If you need a test you can trust, check not only the metrics but also the discipline of the measurement. Especially on a mixed corpus, where short cards, long policies, and texts from different teams sit side by side.

Before you start, go through a short checklist:

use the same corpus from the same export
run one query set without changing wording between methods
keep one relevance labeling scheme
fix the same top-k
look at the report by slices, not just one overall number

The last point is often what settles the argument. The average metric may look stable, but inside it, dense handles long explanatory texts better, sparse pulls out exact matches in short documents, and hybrid smooths the difference only for part of the queries.

Keep 20-30 manual error reviews next to the metrics table. That is enough to spot a repeating failure: a bad chunk, noisy headings, language mix-ups, duplicates, or a query that is too broad. Without such examples, it is easy to believe a pretty number and miss the real problem.

The final measurement should be boring and identical for every method. That is what a proper corpus search evaluation looks like: less freedom during the test, fewer arguments after it.

What to do after the measurement

After the measurement, do not rush to declare a winner based on one overall number. Average nDCG or Recall@k is useful, but the product does not live on averages. If 70% of your traffic consists of short queries with codes, plan names, or part numbers, look at that slice first.

Sometimes dense wins on the overall metric, but it makes more mistakes on the queries that cause users the most pain. Then it is not the product winner. It is more logical to choose the method that more reliably covers the priority scenarios, even if its average score is slightly lower.

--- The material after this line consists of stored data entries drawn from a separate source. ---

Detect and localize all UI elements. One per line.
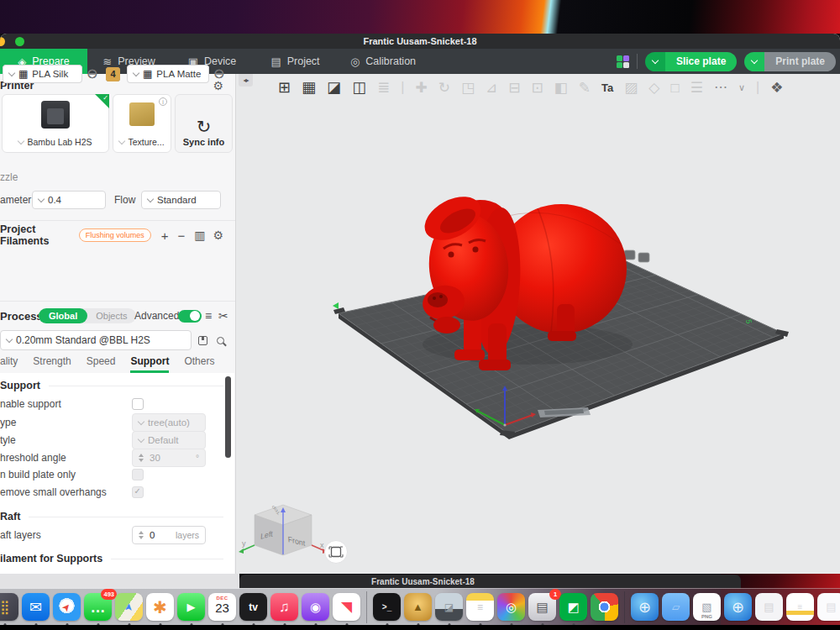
dock-minimized-window-3[interactable]: ▤	[817, 593, 840, 621]
assembly-view-icon[interactable]: ❖	[770, 81, 783, 95]
remove-filament-circle-icon[interactable]: ⊖	[87, 67, 97, 81]
lay-flat-tool-icon[interactable]: ⊿	[486, 81, 497, 95]
scope-objects[interactable]: Objects	[87, 308, 135, 323]
dock-calendar[interactable]: DEC 23	[208, 593, 236, 621]
advanced-toggle[interactable]	[178, 310, 202, 323]
tab-quality[interactable]: ality	[0, 355, 18, 373]
add-filament-icon[interactable]: +	[161, 229, 169, 242]
search-icon[interactable]	[217, 337, 224, 344]
fit-view-button[interactable]	[325, 541, 348, 564]
filament-stack-icon[interactable]: ▥	[194, 229, 205, 241]
import-plate-icon[interactable]: ▦	[302, 80, 316, 95]
spinner-arrows-icon[interactable]	[139, 531, 144, 539]
more-tools-icon[interactable]: ⋯	[714, 81, 727, 94]
import-model-icon[interactable]: ⊞	[278, 80, 291, 95]
flushing-volumes-button[interactable]: Flushing volumes	[79, 228, 151, 242]
print-plate-button[interactable]: Print plate	[744, 52, 836, 71]
customize-icon[interactable]: ✂	[218, 310, 228, 322]
raft-layers-spinner[interactable]: 0 layers	[132, 526, 206, 544]
remove-filament-circle-icon[interactable]: ⊖	[213, 67, 224, 81]
nozzle-diameter-select[interactable]: 0.4	[32, 191, 106, 209]
dock-launchpad[interactable]: ⣿	[0, 593, 18, 621]
parameter-list-icon[interactable]: ≡	[205, 310, 212, 322]
sync-info-button[interactable]: ↻ Sync info	[175, 94, 233, 153]
printer-settings-gear-icon[interactable]: ⚙	[213, 80, 223, 92]
auto-arrange-icon[interactable]: ◫	[352, 80, 366, 95]
dock-png-file[interactable]: ▧ PNG	[693, 593, 721, 621]
scope-global[interactable]: Global	[39, 308, 87, 323]
dock-gold-statue-app[interactable]: ▲	[404, 593, 432, 621]
dock-messages[interactable]: … 493	[84, 593, 112, 621]
auto-orient-icon[interactable]: ◪	[327, 80, 341, 95]
plate-only-checkbox[interactable]	[132, 469, 144, 480]
panel-scrollbar[interactable]	[225, 376, 231, 458]
dock-minimized-window-2[interactable]: ≡	[786, 593, 814, 621]
navigation-cube[interactable]: Top Left Front y x	[239, 504, 328, 555]
filament-select-left[interactable]: ▦ PLA Silk	[3, 65, 82, 83]
text-tool-icon[interactable]: Ta	[601, 82, 613, 93]
texture-tool-icon[interactable]: ▨	[624, 81, 638, 95]
dock-folder[interactable]: ▱	[662, 593, 690, 621]
dock-safari[interactable]: ➤	[53, 593, 81, 621]
toolbar-separator[interactable]: |	[401, 81, 404, 94]
dock-terminal[interactable]: >_	[373, 593, 401, 621]
model-pig[interactable]	[417, 188, 633, 370]
filament-settings-gear-icon[interactable]: ⚙	[213, 229, 223, 241]
support-type-select[interactable]: tree(auto)	[132, 413, 206, 432]
build-plate-card[interactable]: i Texture...	[113, 94, 171, 153]
dock-music[interactable]: ♫	[270, 593, 298, 621]
dock-apple-tv[interactable]: tv	[239, 593, 267, 621]
split-view-icon[interactable]: ≣	[377, 80, 390, 95]
enable-support-checkbox[interactable]	[132, 398, 144, 410]
dock-mail[interactable]: ✉	[22, 593, 50, 621]
toolbar-separator[interactable]: |	[756, 81, 759, 94]
split-objects-icon[interactable]: ⊟	[508, 81, 520, 95]
seam-tool-icon[interactable]: □	[670, 81, 679, 95]
process-preset-select[interactable]: 0.20mm Standard @BBL H2S	[0, 330, 192, 350]
plates-manager-icon[interactable]	[617, 55, 629, 68]
viewport-3d[interactable]: 5	[236, 74, 840, 574]
tab-calibration[interactable]: ◎ Calibration	[337, 49, 429, 74]
dock-chrome[interactable]	[591, 593, 618, 621]
dock-printer[interactable]: ▤ 1	[528, 593, 556, 621]
plate-lock-icon[interactable]	[624, 250, 635, 260]
tab-strength[interactable]: Strength	[33, 355, 71, 373]
dock-preview-landscape-app[interactable]: ◪	[435, 593, 463, 621]
dock-color-meter[interactable]: ◎	[497, 593, 525, 621]
window-titlebar[interactable]: Frantic Uusam-Snicket-18	[0, 34, 840, 49]
dock-minimized-window-1[interactable]: ▤	[755, 593, 783, 621]
dock-news[interactable]: ◥	[333, 593, 360, 621]
tab-project[interactable]: ▤ Project	[254, 49, 337, 74]
tab-speed[interactable]: Speed	[87, 355, 116, 373]
dock-notes[interactable]: ≡	[466, 593, 494, 621]
dock-network-globe[interactable]: ⊕	[631, 593, 659, 621]
dock-maps[interactable]: ➤	[115, 593, 143, 621]
filament-select-right[interactable]: ▦ PLA Matte	[127, 65, 209, 83]
print-options-chevron-icon[interactable]	[744, 52, 764, 71]
variable-layer-icon[interactable]: ☰	[690, 81, 703, 95]
process-scope-toggle[interactable]: Global Objects	[39, 308, 136, 323]
scale-tool-icon[interactable]: ◳	[461, 81, 475, 95]
dock-facetime[interactable]: ▶	[177, 593, 205, 621]
dock-network-globe-2[interactable]: ⊕	[724, 593, 752, 621]
background-window-titlebar[interactable]: Frantic Uusam-Snicket-18	[239, 575, 741, 589]
remove-overhangs-checkbox[interactable]	[132, 486, 144, 498]
support-style-select[interactable]: Default	[132, 431, 206, 449]
threshold-angle-spinner[interactable]: 30 °	[132, 449, 206, 467]
tab-support[interactable]: Support	[130, 355, 169, 373]
clone-icon[interactable]: ⊡	[531, 81, 543, 95]
tab-others[interactable]: Others	[184, 355, 214, 373]
dock-podcasts[interactable]: ◉	[302, 593, 329, 621]
dock-photos[interactable]: ✱	[146, 593, 174, 621]
rotate-tool-icon[interactable]: ↻	[438, 81, 450, 95]
remove-filament-icon[interactable]: −	[177, 229, 185, 242]
save-preset-icon[interactable]	[198, 336, 207, 345]
move-tool-icon[interactable]: ✚	[415, 81, 427, 95]
color-group-icon[interactable]: ◧	[554, 81, 568, 95]
flow-select[interactable]: Standard	[141, 191, 221, 209]
mesh-boolean-icon[interactable]: ◇	[648, 81, 659, 95]
plate-settings-icon[interactable]	[638, 253, 649, 262]
more-tools-chevron-icon[interactable]: ∨	[738, 83, 745, 92]
dock-bambu-studio[interactable]: ◩	[559, 593, 587, 621]
printer-card[interactable]: Bambu Lab H2S	[2, 94, 109, 153]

Often it is wiser to choose not one method, but a main setup and a fallback. For example, dense may understand free-form questions better, while sparse catches abbreviations, form numbers, and rare terms more accurately. In that case, you do not have to run hybrid everywhere. Sometimes it is easier to keep a fallback and send code-based and exact-term queries to a second retriever.

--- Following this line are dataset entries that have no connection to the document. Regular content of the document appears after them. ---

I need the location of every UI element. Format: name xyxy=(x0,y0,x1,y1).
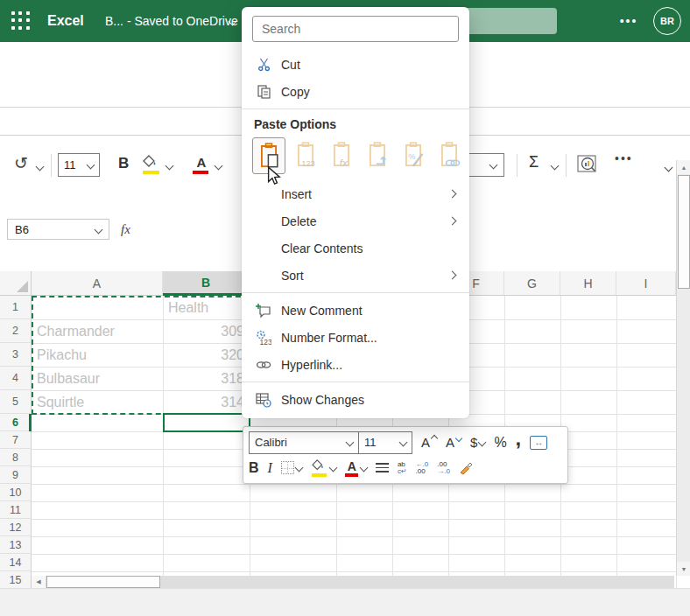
borders-icon xyxy=(281,461,294,474)
row-header-8[interactable]: 8 xyxy=(0,449,32,466)
row-header-11[interactable]: 11 xyxy=(0,501,32,519)
bold-button-mini[interactable]: B xyxy=(249,460,259,476)
column-header-A[interactable]: A xyxy=(32,271,163,296)
font-size-dropdown-mini[interactable]: 11 xyxy=(359,432,412,453)
grow-font-button[interactable]: A xyxy=(421,435,437,450)
row-header-7[interactable]: 7 xyxy=(0,431,32,449)
merge-cells-button[interactable]: ↔ xyxy=(530,436,547,450)
vertical-scroll-thumb[interactable] xyxy=(678,175,690,289)
column-header-G[interactable]: G xyxy=(504,271,560,296)
shrink-font-button[interactable]: A xyxy=(446,435,461,450)
borders-button[interactable] xyxy=(281,461,302,474)
vertical-scrollbar[interactable]: ▲ ▼ xyxy=(676,160,690,576)
increase-decimal-button[interactable]: .00→.0 xyxy=(437,461,450,475)
number-format-icon: 123 xyxy=(254,330,273,346)
row-header-10[interactable]: 10 xyxy=(0,484,32,501)
paste-transpose-button[interactable] xyxy=(362,137,393,172)
select-all-triangle-icon xyxy=(17,281,28,292)
row-header-2[interactable]: 2 xyxy=(0,319,32,343)
menu-item-label: New Comment xyxy=(281,304,455,318)
paste-icon xyxy=(257,143,280,169)
dollar-icon: $ xyxy=(470,435,477,450)
paste-formulas-button[interactable]: fx xyxy=(326,137,357,172)
grid-line-horizontal xyxy=(32,571,676,572)
accounting-format-button[interactable]: $ xyxy=(470,435,485,450)
menu-item-show-changes[interactable]: Show Changes xyxy=(242,386,469,413)
app-launcher-icon[interactable] xyxy=(11,11,31,31)
titlebar-overflow-button[interactable]: ••• xyxy=(616,0,642,42)
horizontal-scroll-thumb[interactable] xyxy=(46,576,160,588)
menu-item-clear-contents[interactable]: Clear Contents xyxy=(242,234,469,262)
row-header-6[interactable]: 6 xyxy=(0,414,32,431)
submenu-chevron-icon xyxy=(448,190,457,199)
menu-item-sort[interactable]: Sort xyxy=(242,262,469,289)
paste-transpose-icon xyxy=(366,142,389,168)
svg-text:fx: fx xyxy=(340,158,349,168)
mouse-cursor xyxy=(265,166,283,189)
grow-font-letter: A xyxy=(421,435,430,450)
menu-item-delete[interactable]: Delete xyxy=(242,207,469,234)
fill-color-button-mini[interactable] xyxy=(311,459,336,477)
font-color-swatch xyxy=(345,473,358,477)
menu-divider xyxy=(242,382,469,382)
italic-button-mini[interactable]: I xyxy=(268,460,272,476)
active-cell-border[interactable] xyxy=(163,413,250,432)
bold-letter: B xyxy=(249,460,259,476)
row-header-1[interactable]: 1 xyxy=(0,296,32,319)
row-header-12[interactable]: 12 xyxy=(0,519,32,536)
font-name-value: Calibri xyxy=(255,436,287,449)
menu-item-cut[interactable]: Cut xyxy=(242,51,469,78)
submenu-chevron-icon xyxy=(448,271,457,280)
column-header-B[interactable]: B xyxy=(163,271,250,296)
font-size-value: 11 xyxy=(364,436,377,449)
scroll-up-button[interactable]: ▲ xyxy=(677,160,690,174)
row-header-13[interactable]: 13 xyxy=(0,536,32,554)
select-all-button[interactable] xyxy=(0,271,32,296)
row-header-14[interactable]: 14 xyxy=(0,554,32,571)
menu-item-new-comment[interactable]: New Comment xyxy=(242,297,469,324)
paste-link-button[interactable] xyxy=(433,137,465,172)
paint-bucket-icon xyxy=(311,459,328,477)
font-color-button-mini[interactable]: A xyxy=(345,459,367,477)
font-name-dropdown[interactable]: Calibri xyxy=(250,432,359,453)
svg-text:%: % xyxy=(408,152,415,161)
horizontal-scrollbar[interactable]: ◀ xyxy=(32,576,674,588)
paste-formatting-button[interactable]: % xyxy=(398,137,429,172)
avatar[interactable]: BR xyxy=(653,7,681,35)
scroll-left-button[interactable]: ◀ xyxy=(32,576,46,588)
menu-item-label: Delete xyxy=(281,214,449,228)
row-header-4[interactable]: 4 xyxy=(0,367,32,390)
caret-up-icon xyxy=(431,434,438,441)
paste-values-button[interactable]: 123 xyxy=(290,137,321,172)
row-header-5[interactable]: 5 xyxy=(0,390,32,414)
column-header-I[interactable]: I xyxy=(616,271,676,296)
grid-line-horizontal xyxy=(32,484,676,485)
row-header-15[interactable]: 15 xyxy=(0,571,32,589)
align-button[interactable] xyxy=(376,461,389,474)
document-title[interactable]: B... - Saved to OneDrive xyxy=(105,0,238,42)
menu-item-hyperlink[interactable]: Hyperlink... xyxy=(242,351,469,378)
show-changes-icon xyxy=(254,392,273,408)
format-painter-brush-icon xyxy=(459,461,474,475)
shrink-font-letter: A xyxy=(446,435,454,450)
row-header-3[interactable]: 3 xyxy=(0,343,32,367)
menu-item-copy[interactable]: Copy xyxy=(242,78,469,105)
context-menu-search-input[interactable] xyxy=(252,16,459,42)
percent-style-button[interactable]: % xyxy=(494,435,506,451)
increase-decimal-icon: .00→.0 xyxy=(437,461,450,475)
decrease-decimal-button[interactable]: ←.0.00 xyxy=(416,461,429,475)
decrease-decimal-icon: ←.0.00 xyxy=(416,461,429,475)
paste-formulas-icon: fx xyxy=(330,142,353,168)
paste-formatting-icon: % xyxy=(402,142,425,168)
svg-text:123: 123 xyxy=(301,159,314,168)
comma-style-button[interactable]: , xyxy=(516,434,522,443)
menu-item-label: Copy xyxy=(281,85,455,99)
menu-item-number-format[interactable]: 123 Number Format... xyxy=(242,324,469,351)
menu-item-label: Hyperlink... xyxy=(281,358,455,372)
wrap-text-button[interactable]: abc↵ xyxy=(398,461,407,475)
scroll-down-button[interactable]: ▼ xyxy=(677,562,690,576)
column-header-H[interactable]: H xyxy=(560,271,616,296)
row-header-9[interactable]: 9 xyxy=(0,466,32,484)
comma-icon: , xyxy=(516,434,522,443)
format-painter-button[interactable] xyxy=(459,461,474,475)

After the decision, write it down. A short report should answer four questions: which method works best on the priority slices, where it falls short and which fallback covers that gap, what settings you used, and how much requests, latency, and reindexing cost.

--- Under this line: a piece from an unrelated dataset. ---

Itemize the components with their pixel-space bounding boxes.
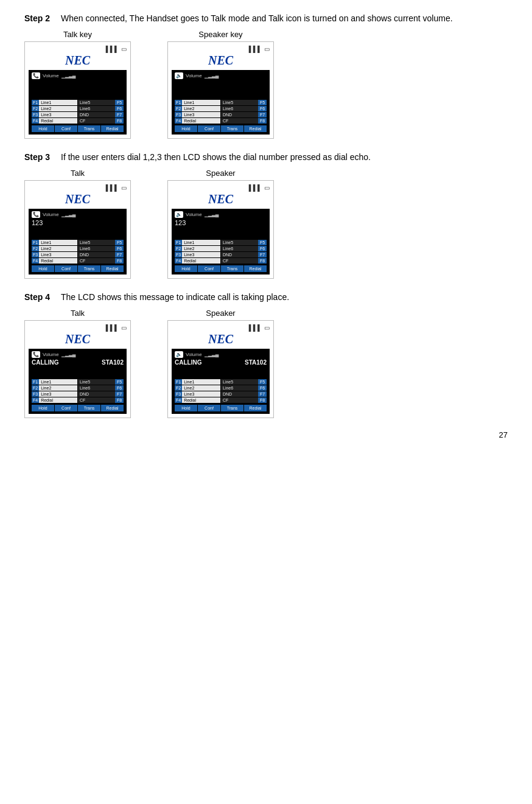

That kind of template quickly removes opinion-based arguments. The team starts looking at the same numbers and the same examples.

Do not consider the test complete if you later change chunking or vocabulary. Even a good retriever changes noticeably after new chunk boundaries, different lemmatization, or stop-word cleanup. On a mixed corpus, you will see it right away: long policies start splitting better, while short notes suddenly lose exact matches. After such changes, you need another run on the same query set and with the same report template.

There is another trap: the team changes retrieval and the LLM layer at the same time. Then it is no longer clear what caused the gain - search, reranking, or the new answer model. If you are testing different models in parallel, it helps to keep the access infrastructure separate from the retrieval experiment. For example, AI Router at airouter.kz gives you one OpenAI-compatible endpoint for different models, so you can compare retrieval separately without rewriting SDKs, code, or prompts.

A good final result sounds boring, but that is exactly what you want: which query types each method handles well, where it makes mistakes, how much it costs to support, and what you chose for production. If your team can answer those questions, the comparison was worth doing.